Pengurus LDNU Perlu Pahami Realitas Keindonesiaan sebelum Berdakwah
Kamis, 27 Oktober 2022 | 07:30 WIB
Lukman Hakim Saifuddin (kedua dari kiri) saat mengisi Seminar Moderasi Beragama pada Rakernas IX LD PBNU di Asrama Haji Pondok Gede Jakarta, Rabu (26/10/2022) mengajak pengurus LDNU memahami realitas keindonesiaan sebelum berdakwah. (Foto: NU Online/Aru Lego Triono)
Jakarta, NU Online
Menteri Agama 2014-2019 Lukman Hakim Saifuddin mengajak para pengurus Lembaga Dakwah Nahdlatul Ulama (LDNU) se-Indonesia memahami realitas keindonesiaan sebelum berdakwah.
"Ini mendasar sebelum kita berdakwah dan mengajak sesama anak bangsa untuk melakukan hal-hal yang bersifat kebajikan," ungkap Lukman dalam Seminar Moderasi Beragama pada Rapat Kerja Nasional (Rakernas) IX LD PBNU di Asrama Haji Pondok Gede Jakarta, Rabu (26/10/2022).
Realitas keindonesiaan yang pertama adalah soal keberagaman dan kemajemukannya. Indonesia dikenal oleh dunia sebagai bangsa yang sangat beragama di hampir semua aspek kehidupan, lebih-lebih dalam hal agama.
"Paham keagamaan beragam, agamanya saja sudah beragam. Etnis, suku, bangsa juga beragam. Aliran dalam Islam ada Ahlussunnah, Syiah, Ahmadiyah.
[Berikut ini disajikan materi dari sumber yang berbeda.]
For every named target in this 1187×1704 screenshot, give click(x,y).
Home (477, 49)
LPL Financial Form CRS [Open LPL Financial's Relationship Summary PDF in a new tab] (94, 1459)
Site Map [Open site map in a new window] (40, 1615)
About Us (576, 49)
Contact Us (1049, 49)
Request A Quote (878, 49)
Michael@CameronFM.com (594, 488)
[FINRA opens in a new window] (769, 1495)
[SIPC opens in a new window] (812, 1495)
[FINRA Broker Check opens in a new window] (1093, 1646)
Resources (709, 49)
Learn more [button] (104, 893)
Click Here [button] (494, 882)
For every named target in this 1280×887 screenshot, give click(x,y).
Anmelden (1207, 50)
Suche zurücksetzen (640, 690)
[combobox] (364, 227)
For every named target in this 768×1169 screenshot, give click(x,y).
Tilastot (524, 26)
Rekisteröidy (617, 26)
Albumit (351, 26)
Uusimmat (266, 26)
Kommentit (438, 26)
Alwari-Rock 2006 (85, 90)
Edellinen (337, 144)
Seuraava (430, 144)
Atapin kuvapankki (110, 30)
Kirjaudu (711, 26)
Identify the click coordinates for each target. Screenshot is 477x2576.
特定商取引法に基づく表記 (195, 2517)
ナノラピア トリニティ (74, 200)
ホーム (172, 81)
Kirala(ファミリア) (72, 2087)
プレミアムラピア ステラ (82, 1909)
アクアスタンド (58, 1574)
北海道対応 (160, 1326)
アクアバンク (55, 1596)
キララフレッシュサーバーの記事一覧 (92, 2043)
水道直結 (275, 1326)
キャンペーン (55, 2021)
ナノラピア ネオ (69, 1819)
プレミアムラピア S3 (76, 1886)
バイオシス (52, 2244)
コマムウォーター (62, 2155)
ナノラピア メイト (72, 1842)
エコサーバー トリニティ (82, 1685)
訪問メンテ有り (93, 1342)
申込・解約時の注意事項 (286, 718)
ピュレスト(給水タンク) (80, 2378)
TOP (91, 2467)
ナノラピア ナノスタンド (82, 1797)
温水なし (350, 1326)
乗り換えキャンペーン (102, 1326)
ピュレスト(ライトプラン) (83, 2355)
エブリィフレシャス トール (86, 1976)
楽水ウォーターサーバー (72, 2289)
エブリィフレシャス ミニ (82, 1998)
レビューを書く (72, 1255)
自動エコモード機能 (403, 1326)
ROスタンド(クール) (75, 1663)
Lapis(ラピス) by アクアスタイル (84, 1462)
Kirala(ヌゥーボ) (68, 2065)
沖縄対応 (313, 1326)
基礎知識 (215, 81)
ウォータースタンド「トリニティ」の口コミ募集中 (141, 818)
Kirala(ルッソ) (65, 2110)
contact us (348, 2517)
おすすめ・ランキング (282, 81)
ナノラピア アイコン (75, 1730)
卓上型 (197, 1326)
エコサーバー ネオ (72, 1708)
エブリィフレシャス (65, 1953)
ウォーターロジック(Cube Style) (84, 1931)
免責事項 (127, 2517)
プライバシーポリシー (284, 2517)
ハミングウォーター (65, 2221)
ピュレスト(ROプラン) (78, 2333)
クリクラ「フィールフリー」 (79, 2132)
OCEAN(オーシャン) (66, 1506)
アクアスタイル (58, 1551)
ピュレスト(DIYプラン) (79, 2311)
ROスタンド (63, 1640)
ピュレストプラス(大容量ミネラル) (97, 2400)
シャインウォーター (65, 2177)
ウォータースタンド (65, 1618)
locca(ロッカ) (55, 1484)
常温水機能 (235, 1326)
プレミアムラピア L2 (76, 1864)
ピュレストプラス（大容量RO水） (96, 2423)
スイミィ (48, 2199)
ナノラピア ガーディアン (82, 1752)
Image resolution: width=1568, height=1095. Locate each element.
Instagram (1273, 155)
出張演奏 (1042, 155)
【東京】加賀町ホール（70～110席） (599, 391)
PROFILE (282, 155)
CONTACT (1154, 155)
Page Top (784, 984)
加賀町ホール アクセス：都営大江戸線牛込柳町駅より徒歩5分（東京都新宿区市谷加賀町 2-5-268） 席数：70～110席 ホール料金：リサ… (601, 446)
Yang sama-sama Ahlussunnah juga macam-macam, ada salafi, wahabi, dan An-Nahdliyah. Ini hakikat yang sudah sunnatullah," ungkapnya.
Lalu realitas keindonesiaan yang kedua adalah religiusitas. Menurut Lukman, masyarakat Indonesia ini sangat agamis dalam kehidupan kesehariannya. Apa pun etnis, suku bangsa, dan agama yang dipeluk oleh setiap anak bangsa, nilai-nilai agama sangat menjadi vital dan tidak bisa dipisahkan dari urusan apa pun.
Karenanya, hemat Lukman, perlu kembali didudukkan mengenai istilah-istilah yang selama ini jamak diketahui seperti politisasi agama atau jangan bawa-bawa agama ke ranah politik. Ia berpandangan, istilah-istilah tersebut menjadi problematik apabila tidak diklarifikasi atau dipahami secara baik.
"Bagaimana mungkin negara yang sangat agamis kok tidak boleh bawa-bawa agama? Kita ini sangat agamis," tutur putra dari Menteri Agama RI Ke-10 periode 1962-1967 KH Saifuddin Zuhri itu.
"Bahkan, ada anekdot orang Indonesia mau melakukan tindak kejahatan sekalipun diawali dengan doa. Saking agama itu sudah sangat menyatu pada diri kita," imbuh Lukman berkelakar, disambut gemuruh tawa hadirin.
Karena itu, menurut Lukman, para dai mesti memahami relasi hubungan antara agama dan negara sebagai sebuah realitas yang terjadi di negeri ini.
"Kita memegangi nilai-nilai agama dan sekaligus menjadi orang yang hidup di Indonesia. Kita harus memahami dengan baik bagaimana relasi ini," pungkasnya.
Sebagai informasi, Seminar Moderasi Beragama yang digelar itu merupakan hasil kerja sama antara Balai Litbang Agama (BLA) Jakarta Kementerian Agama dengan LD PBNU.
Pada sesi ini, hadir pembicara lainnya yakni Kepala BLA Jakarta H Samidi dan Ketua PBNU KH Ahmad Fahrurrozi atau Gus Fahrur.
Di sesi sebelumnya, seminar ini juga dihadiri oleh tiga pembicara yaitu Staf Khusus Menteri Agama RI Isfah Abidal Aziz, Ulama asal Mesir Syekh Musthafa Zahran, dan C Holland Taylor sebagai Pimpinan Bayt ar-Rahmah li ad-Da'wa al-Islamiyah Rahmatan li al-'Alamin (Rumah Rahmah untuk Memelihara Islam sebagai Berkah bagi Semua Ciptaan).